### SOURCE DATA
───

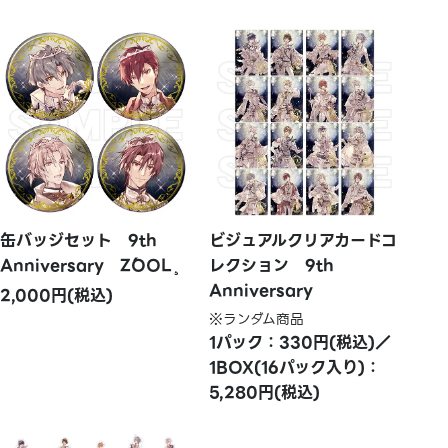
缶バッジセット 9th
ビジュアルクリアカードコ
Anniversary ŹOOĻ
レクション 9th
Anniversary
2,000円(税込)
※ランダム商品
1パック：330円(税込)／
1BOX(16パック入り)：
5,280円(税込)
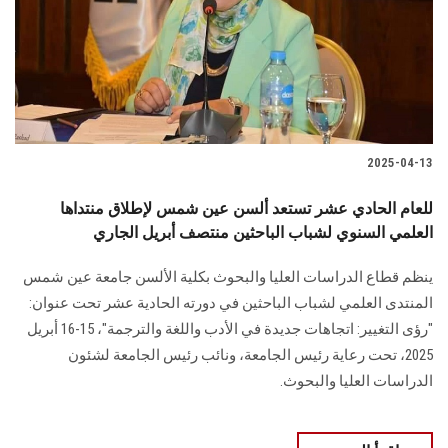
الطلاب
هيئة التدريس
الدراسات العليا
2025-04-13
الخريجين
للعام الحادي عشر تستعد ألسن عين شمس لإطلاق منتداها
الموظفون
العلمي السنوي لشباب الباحثين منتصف أبريل الجاري
ينظم قطاع الدراسات العليا والبحوث بكلية الألسن جامعة عين شمس
الزائـرون
المنتدى العلمي لشباب الباحثين في دورته الحادية عشر تحت عنوان:
"رؤى التغيير: اتجاهات جديدة في الأدب واللغة والترجمة"، 15-16 أبريل
سجل الان
2025، تحت رعاية رئيس الجامعة، ونائب رئيس الجامعة لشئون
الدراسات العليا والبحوث.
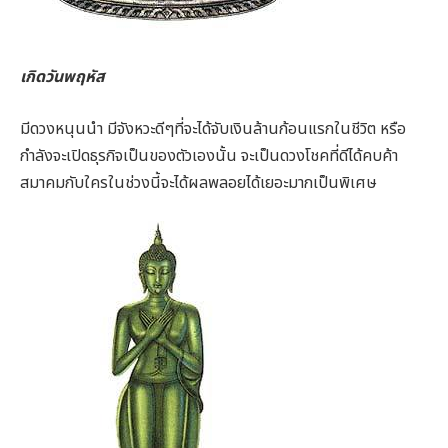
เกิดวันพฤหัส
มีดวงหนุนนำ มีจังหวะดีๆที่จะได้จับเงินล้านก้อนแรกในชีวิต หรือ
กำลังจะเปิดธุรกิจเป็นของตัวเองนั้น จะเป็นดวงโชคที่ดีได้คบค้า
สมาคมกับใครในช่วงนี้จะได้ผลพลอยได้เยอะมากเป็นพิเศษ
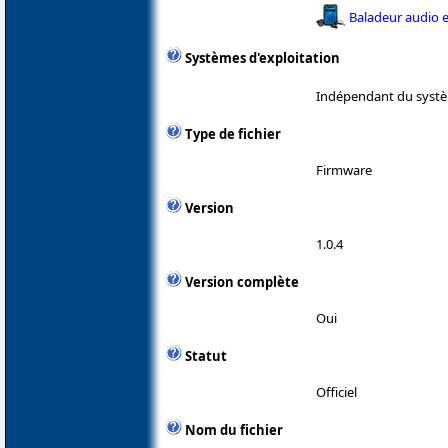
Baladeur audio e
Systèmes d'exploitation
Indépendant du systè
Type de fichier
Firmware
Version
1.0.4
Version complète
Oui
Statut
Officiel
Nom du fichier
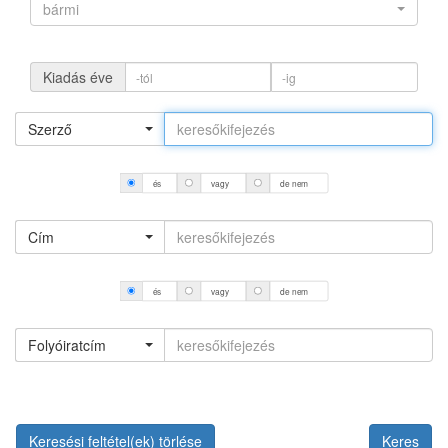
bármi
Kiadás éve
Szerző
és
vagy
de nem
Cím
és
vagy
de nem
Folyóiratcím
Keresési feltétel(ek) törlése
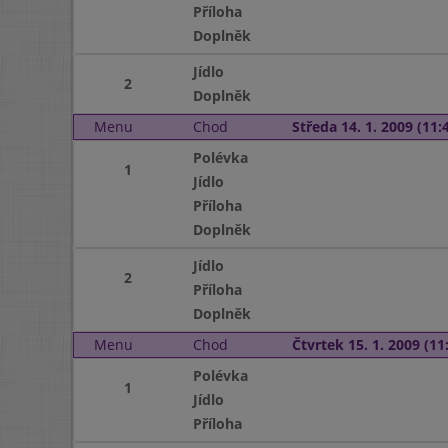
Příloha
Doplněk
Jídlo
2
Doplněk
Menu
Chod
Středa 14. 1. 2009 (11:4
Polévka
1
Jídlo
Příloha
Doplněk
Jídlo
2
Příloha
Doplněk
Menu
Chod
Čtvrtek 15. 1. 2009 (11:
Polévka
1
Jídlo
Příloha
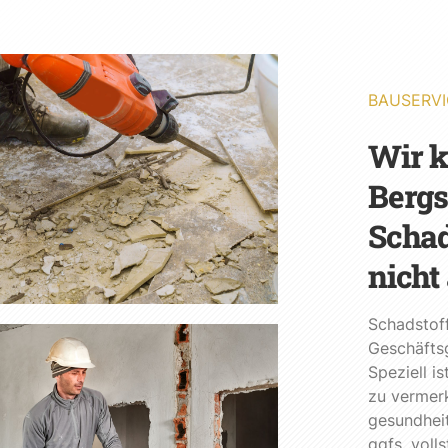
BAUSERVI
Wir 
Bergs
Schad
nicht
Schadstof
Geschäfts
Speziell i
zu vermerk
gesundheit
ggfs. voll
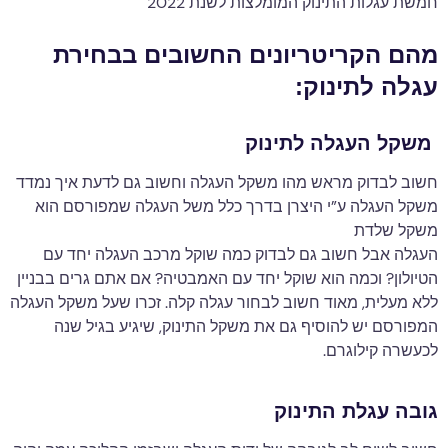
חמשת עגלות התינוק המומלצות לשנת 2022
מהם הקריטריונים החשובים בבחירת
עגלה לתינוק:
משקל העגלה לתינוק
חשוב לבדוק מראש מהו משקל העגלה וחשוב גם לדעת איך נמדד
משקל העגלה ע”י היצרן בדרך כלל משל העגלה שמפורסם הוא
משקל שלדת
העגלה אבל חשוב גם לבדוק כמה שוקל מרכב העגלה יחד עם
הטיולון? וכמה הוא שוקל יחד עם האמבטיה? אם אתם גרים בבניין
ללא מעלית, מאוד חשוב לבחור עגלה קלה. זכרו שעל משקל העגלה
המפורסם יש להוסיף גם את משקל התינוק, שיגיע בגיל שנה
לכעשרה קילוגרם.
גובה עגלת התינוק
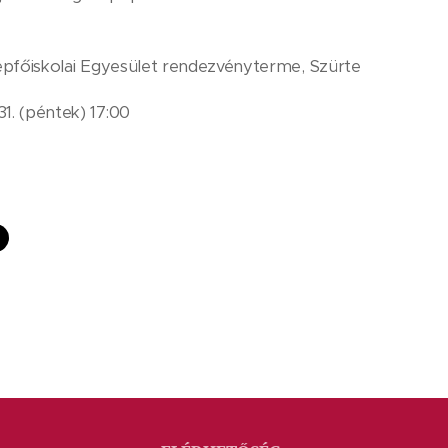
épfőiskolai Egyesület rendezvényterme, Szürte
1. (péntek) 17:00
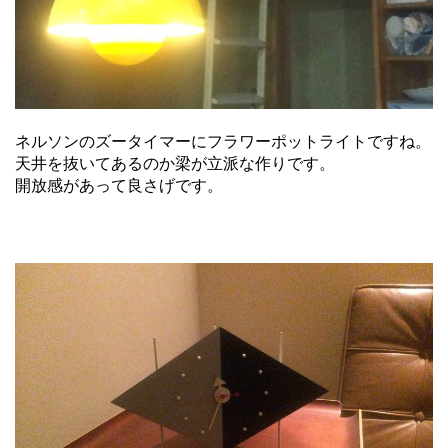
ネルソンのズータイマーにフラワーポットライトですね。
天井を抜いてあるのか梁が立派な作りです。
開放感があって良さげです。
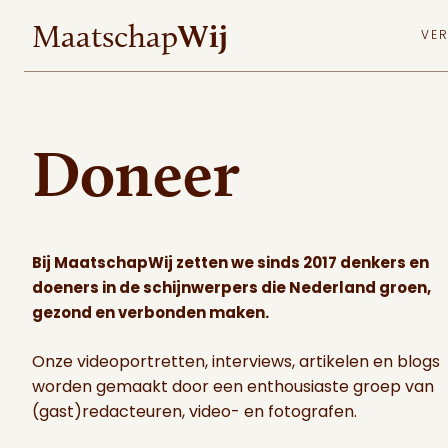
MaatschapWij
Wij
Maatschap
VE
Doneer
Bij MaatschapWij zetten we sinds 2017 denkers en
doeners in de schijnwerpers die Nederland groen,
gezond en verbonden maken.
Onze videoportretten, interviews, artikelen en blogs
worden gemaakt door een enthousiaste groep van
(gast)redacteuren, video- en fotografen.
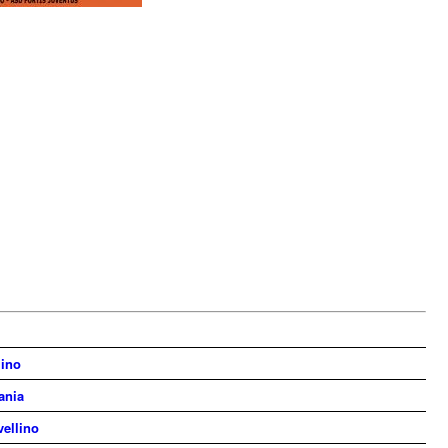
lino
ania
vellino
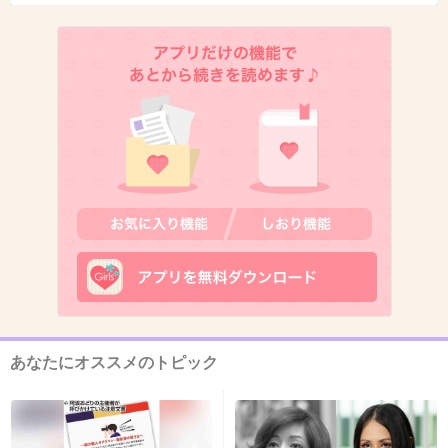
ミニシアターだろうなぁ
+23
-26
9. 匿名
2014/05/04(日) 10:05:54
私は、松井玲奈ちゃん好きですよ!!
+70
-85
10. 匿名
2014/05/04(日) 10:06:21
松井玲奈ちゃんは、良い子だよ。
AKBだからって一概に批判するのはよくない
あなたにオススメのトピック
+84
-93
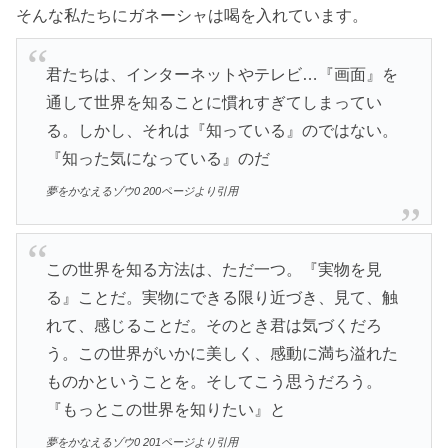
そんな私たちにガネーシャは喝を入れています。
君たちは、インターネットやテレビ…『画面』を
通して世界を知ることに慣れすぎてしまってい
る。しかし、それは『知っている』のではない。
『知った気になっている』のだ
夢をかなえるゾウ0 200ページより引用
この世界を知る方法は、ただ一つ。『実物を見
る』ことだ。実物にできる限り近づき、見て、触
れて、感じることだ。そのとき君は気づくだろ
う。この世界がいかに美しく、感動に満ち溢れた
ものかということを。そしてこう思うだろう。
『もっとこの世界を知りたい』と
夢をかなえるゾウ0 201ページより引用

───

### PROBLEM REQUIREMENTS
A word-for-word copy of the records is needed, with no pictures carried over.

### RESULT OF THE TASK
缶バッジセット 9th
ビジュアルクリアカードコ
Anniversary ŹOOĻ
レクション 9th
Anniversary
2,000円(税込)
※ランダム商品
1パック：330円(税込)／
1BOX(16パック入り)：
5,280円(税込)
الطلاب
هيئة التدريس
الدراسات العليا
2025-04-13
الخريجين
للعام الحادي عشر تستعد ألسن عين شمس لإطلاق منتداها
الموظفون
العلمي السنوي لشباب الباحثين منتصف أبريل الجاري
ينظم قطاع الدراسات العليا والبحوث بكلية الألسن جامعة عين شمس
الزائـرون
المنتدى العلمي لشباب الباحثين في دورته الحادية عشر تحت عنوان:
"رؤى التغيير: اتجاهات جديدة في الأدب واللغة والترجمة"، 15-16 أبريل
سجل الان
2025، تحت رعاية رئيس الجامعة، ونائب رئيس الجامعة لشئون
الدراسات العليا والبحوث.
เกิดวันพฤหัส
มีดวงหนุนนำ มีจังหวะดีๆที่จะได้จับเงินล้านก้อนแรกในชีวิต หรือ
กำลังจะเปิดธุรกิจเป็นของตัวเองนั้น จะเป็นดวงโชคที่ดีได้คบค้า
สมาคมกับใครในช่วงนี้จะได้ผลพลอยได้เยอะมากเป็นพิเศษ
Baladeur audio e
Systèmes d'exploitation
Indépendant du systè
Type de fichier
Firmware
Version
1.0.4
Version complète
Oui
Statut
Officiel
Nom du fichier
bármi
Kiadás éve
Szerző
és
vagy
de nem
Cím
és
vagy
de nem
Folyóiratcím
Keresési feltétel(ek) törlése
Příloha
Doplněk
Jídlo
2
Doplněk
Menu
Chod
Středa 14. 1. 2009 (11:4
Polévka
1
Jídlo
Příloha
Doplněk
Jídlo
2
Příloha
Doplněk
Menu
Chod
Čtvrtek 15. 1. 2009 (11:
Polévka
1
Jídlo
Příloha
BAUSERVI
Wir 
Bergs
Schad
nicht
Schadstof
Geschäfts
Speziell i
zu vermerk
gesundheit
ggfs. voll
חמשת עגלות התינוק המומלצות לשנת 2022
מהם הקריטריונים החשובים בבחירת
עגלה לתינוק:
משקל העגלה לתינוק
חשוב לבדוק מראש מהו משקל העגלה וחשוב גם לדעת איך נמדד
משקל העגלה ע”י היצרן בדרך כלל משל העגלה שמפורסם הוא
משקל שלדת
העגלה אבל חשוב גם לבדוק כמה שוקל מרכב העגלה יחד עם
הטיולון? וכמה הוא שוקל יחד עם האמבטיה? אם אתם גרים בבניין
ללא מעלית, מאוד חשוב לבחור עגלה קלה. זכרו שעל משקל העגלה
המפורסם יש להוסיף גם את משקל התינוק, שיגיע בגיל שנה
לכעשרה קילוגרם.
גובה עגלת התינוק
épfőiskolai Egyesület rendezvényterme, Szürte
1. (péntek) 17:00
ネルソンのズータイマーにフラワーポットライトですね。
天井を抜いてあるのか梁が立派な作りです。
開放感があって良さげです。
MaatschapWij
Wij
Maatschap
VE
Doneer
Bij MaatschapWij zetten we sinds 2017 denkers en
doeners in de schijnwerpers die Nederland groen,
gezond en verbonden maken.
Onze videoportretten, interviews, artikelen en blogs
worden gemaakt door een enthousiaste groep van
(gast)redacteuren, video- en fotografen.
lino
ania
vellino
ミニシアターだろうなぁ
+23
-26
9. 匿名
2014/05/04(日) 10:05:54
私は、松井玲奈ちゃん好きですよ!!
+70
-85
10. 匿名
2014/05/04(日) 10:06:21
松井玲奈ちゃんは、良い子だよ。
AKBだからって一概に批判するのはよくない
あなたにオススメのトピック
+84
-93
そんな私たちにガネーシャは喝を入れています。
君たちは、インターネットやテレビ…『画面』を
通して世界を知ることに慣れすぎてしまってい
る。しかし、それは『知っている』のではない。
『知った気になっている』のだ
夢をかなえるゾウ0 200ページより引用
この世界を知る方法は、ただ一つ。『実物を見
る』ことだ。実物にできる限り近づき、見て、触
れて、感じることだ。そのとき君は気づくだろ
う。この世界がいかに美しく、感動に満ち溢れた
ものかということを。そしてこう思うだろう。
『もっとこの世界を知りたい』と
夢をかなえるゾウ0 201ページより引用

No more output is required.